Print each line exactly, from the one with "fast transitions, which" to the very last line of the listing, and keep the pictures out.

═══ MATERIAL PROVIDED ═══

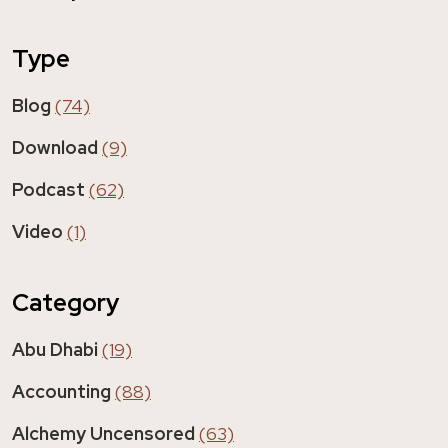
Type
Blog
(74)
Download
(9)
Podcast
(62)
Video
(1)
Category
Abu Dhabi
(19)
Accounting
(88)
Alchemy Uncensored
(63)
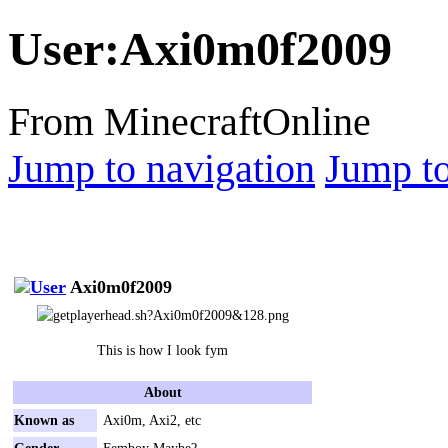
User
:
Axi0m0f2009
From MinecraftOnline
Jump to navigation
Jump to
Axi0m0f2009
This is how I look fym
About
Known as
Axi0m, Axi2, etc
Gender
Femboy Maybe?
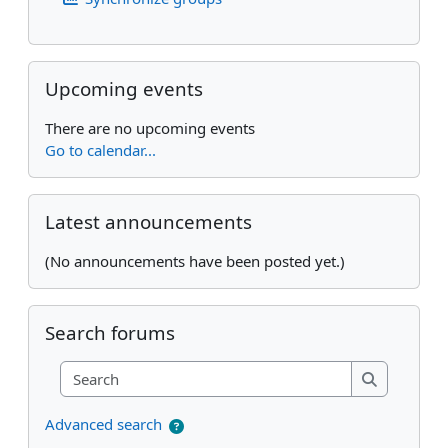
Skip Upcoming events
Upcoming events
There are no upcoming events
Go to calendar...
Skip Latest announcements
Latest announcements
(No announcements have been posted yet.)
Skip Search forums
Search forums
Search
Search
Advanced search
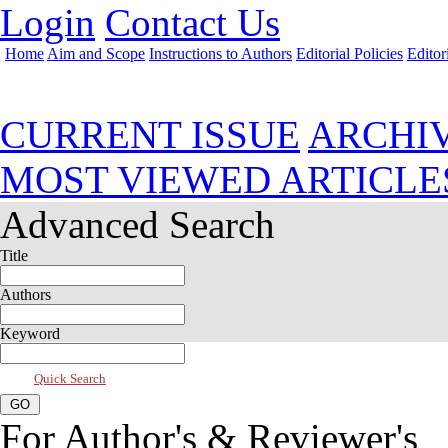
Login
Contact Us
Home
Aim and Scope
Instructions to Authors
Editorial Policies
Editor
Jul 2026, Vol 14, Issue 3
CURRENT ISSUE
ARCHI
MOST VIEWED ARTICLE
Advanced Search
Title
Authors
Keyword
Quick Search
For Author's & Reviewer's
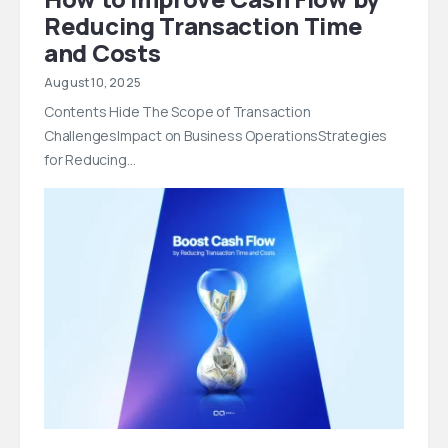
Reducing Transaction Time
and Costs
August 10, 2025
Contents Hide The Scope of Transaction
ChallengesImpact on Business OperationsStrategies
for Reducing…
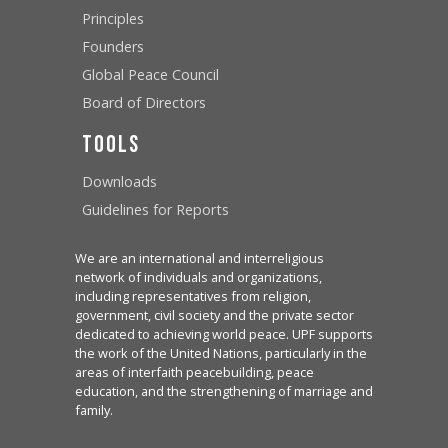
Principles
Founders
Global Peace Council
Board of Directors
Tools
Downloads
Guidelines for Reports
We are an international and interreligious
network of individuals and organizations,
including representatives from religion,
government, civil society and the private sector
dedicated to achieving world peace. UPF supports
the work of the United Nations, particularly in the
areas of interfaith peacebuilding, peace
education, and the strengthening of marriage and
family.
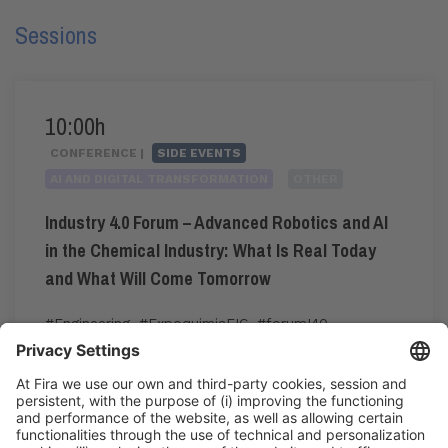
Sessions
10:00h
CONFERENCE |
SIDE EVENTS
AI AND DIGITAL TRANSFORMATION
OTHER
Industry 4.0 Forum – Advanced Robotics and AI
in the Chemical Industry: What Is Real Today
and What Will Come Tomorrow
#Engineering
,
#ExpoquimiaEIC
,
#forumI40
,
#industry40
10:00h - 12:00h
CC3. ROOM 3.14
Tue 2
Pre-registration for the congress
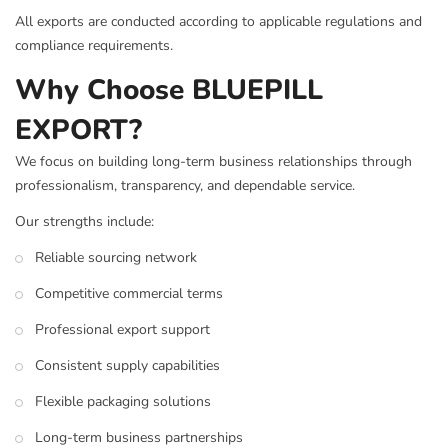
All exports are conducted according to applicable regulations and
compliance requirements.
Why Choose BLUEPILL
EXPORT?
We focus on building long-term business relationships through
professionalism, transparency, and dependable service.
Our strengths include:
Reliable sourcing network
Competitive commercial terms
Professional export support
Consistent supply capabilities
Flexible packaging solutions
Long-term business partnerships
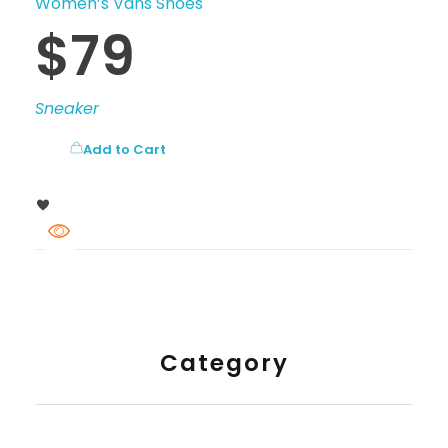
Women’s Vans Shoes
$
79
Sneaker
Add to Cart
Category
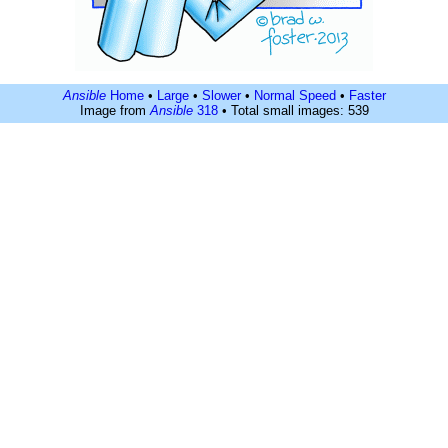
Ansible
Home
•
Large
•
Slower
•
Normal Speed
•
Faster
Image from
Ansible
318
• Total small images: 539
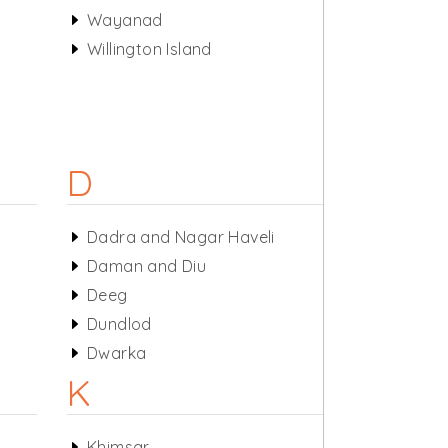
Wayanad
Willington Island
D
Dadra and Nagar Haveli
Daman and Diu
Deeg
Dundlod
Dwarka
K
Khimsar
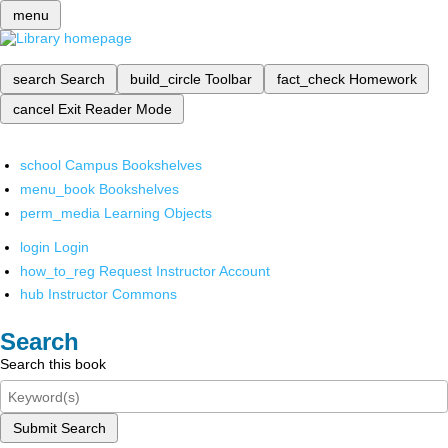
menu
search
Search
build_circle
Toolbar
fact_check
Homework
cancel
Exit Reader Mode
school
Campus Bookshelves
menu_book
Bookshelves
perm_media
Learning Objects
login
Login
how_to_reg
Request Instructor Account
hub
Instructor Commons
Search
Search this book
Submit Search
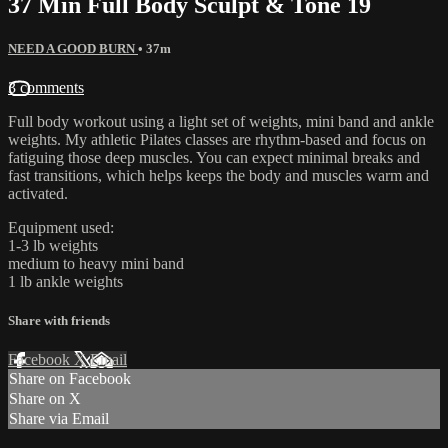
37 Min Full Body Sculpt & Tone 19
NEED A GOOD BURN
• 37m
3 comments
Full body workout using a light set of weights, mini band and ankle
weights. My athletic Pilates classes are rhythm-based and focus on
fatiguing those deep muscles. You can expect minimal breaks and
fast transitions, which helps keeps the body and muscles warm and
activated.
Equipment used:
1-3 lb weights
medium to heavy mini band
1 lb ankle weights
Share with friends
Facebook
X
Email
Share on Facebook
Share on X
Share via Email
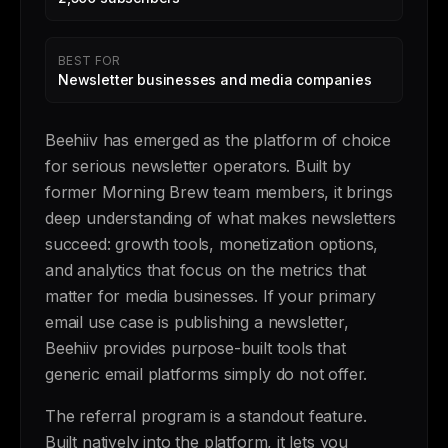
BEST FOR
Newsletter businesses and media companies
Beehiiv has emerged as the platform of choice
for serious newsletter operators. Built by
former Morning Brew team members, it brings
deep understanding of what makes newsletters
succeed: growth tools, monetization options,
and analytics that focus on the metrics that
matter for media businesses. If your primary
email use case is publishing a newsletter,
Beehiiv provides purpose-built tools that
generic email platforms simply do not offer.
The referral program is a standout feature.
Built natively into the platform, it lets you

═══

PROBLEM SOLUTION –
fast transitions, which helps keeps the body and muscles warm and
activated.
Equipment used:
1-3 lb weights
medium to heavy mini band
1 lb ankle weights
Share with friends
Facebook
X
Email
Share on Facebook
Share on X
Share via Email
BEST FOR
Newsletter businesses and media companies
Beehiiv has emerged as the platform of choice
for serious newsletter operators. Built by
former Morning Brew team members, it brings
deep understanding of what makes newsletters
succeed: growth tools, monetization options,
and analytics that focus on the metrics that
matter for media businesses. If your primary
email use case is publishing a newsletter,
Beehiiv provides purpose-built tools that
generic email platforms simply do not offer.
The referral program is a standout feature.
Built natively into the platform, it lets you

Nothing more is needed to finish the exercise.